The two-day hearings in Geneva - the first such hearing in WHO history - will take place in late September or early October, 2000. All submissions as well as all testimony will be made part of the public record as well as being made available to countries negotiating the FCTC.

The announcement comes as pressure mounts on countries to act on the growing evidence that tobacco is emerging as the number one preventable cause of death and disease in the next 30 years. Tobacco now kills over 4 million people annually. By 2030, it will kill 10 million people, out of which seven in 10 will be in developing countries.

''The time for complacency is long past – we have to act fast and we have to move ahead in a responsible manner if we want to save lives,'' said Derek Yach, a WHO Executive Director and head of WHO's tobacco control programme, the Tobacco Free Initiative. ''We have to be courageous and far-sighted and ensure that the global debate is driven by public health concerns yet simultaneously addresses, in a responsible way, possible economic and social implications of demand reduction,'' he added.

Pitted against the WHO's Member States is a global tobacco industry that has failed to take public responsibility for the health consequences of promoting tobacco, especially to minors and children. Documentary evidence emerging from court cases around the world shows the tobacco industry as distorting scientific data and muddying political processes to keep the truth about tobacco consumption from public scrutiny.

Worse, there is mounting evidence to establish that nicotine has been manipulated to ensure that addiction occurs in minors and is maintained. New data from Brazil, India, China, South Africa, Zimbabwe, Oman, Egypt, to name a few, suggests that WHO may have severely underestimated the number of youths and children taking to tobacco everyday. WHO officials say the galloping burden of death, disease and disability from cancer, heart and lung diseases caused by tobacco will increasingly fall on developing countries, which are least prepared to cope.

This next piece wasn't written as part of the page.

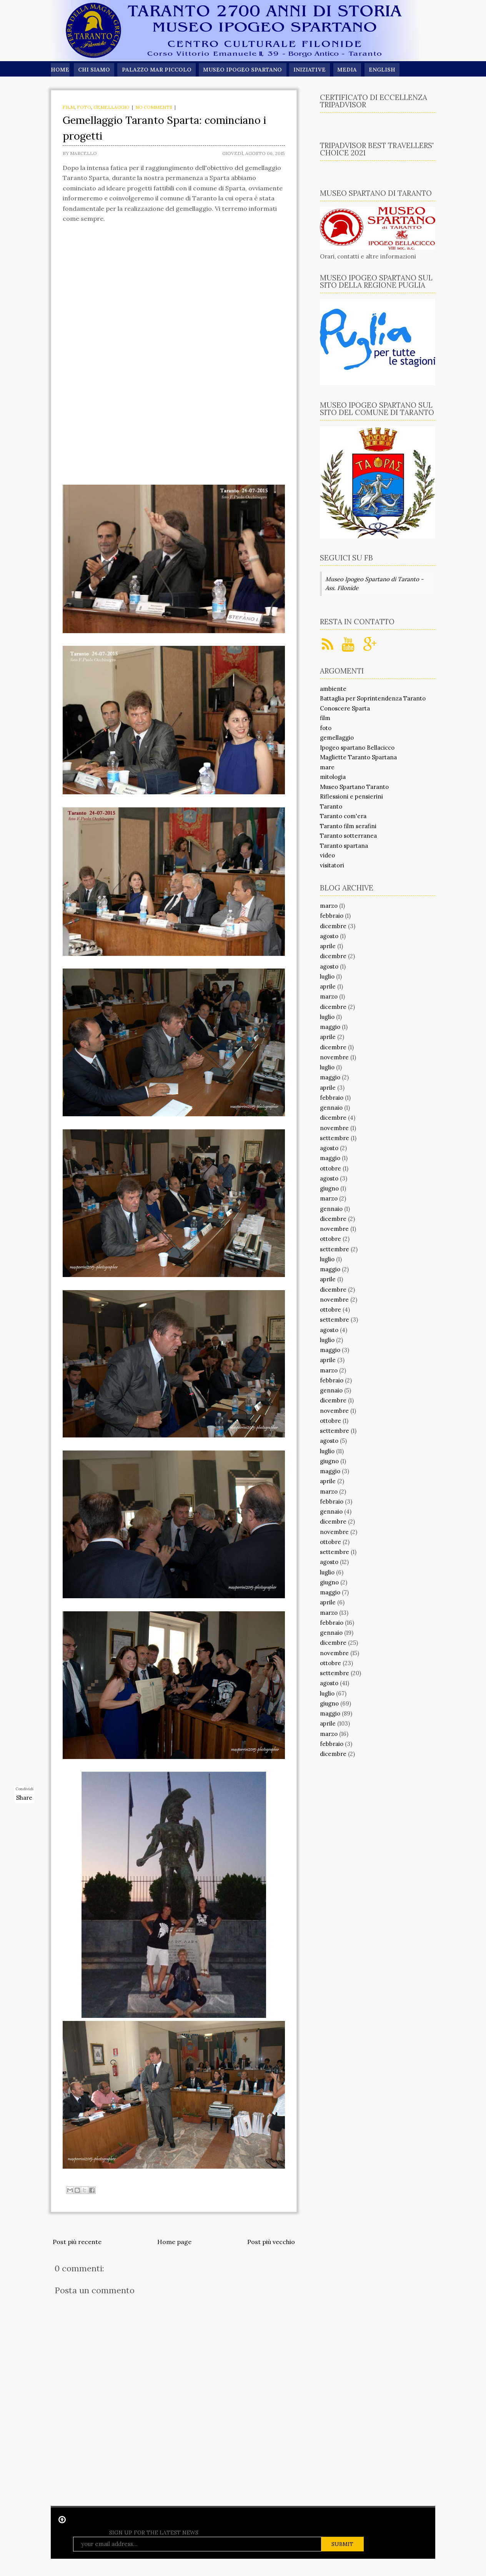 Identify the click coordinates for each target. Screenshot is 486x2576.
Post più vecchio (271, 2242)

The hearings will give the public health community, and also the tobacco industry and farmers, their opportunity to make their case before the public.

Formal FCTC negotiations between WHO's 191 Member States will begin in October this year. Countries now have a catalogue of options for the FCTC, which will deal with a range of issues including smuggling, advertising, taxation, regulation of tobacco products and agricultural diversification.

This is the first time in its 52-year history that the world's leading public health agency is negotiating a public health convention. Dr Brundtland identified global tobacco control as one of her major priorities when she took office in July 1998.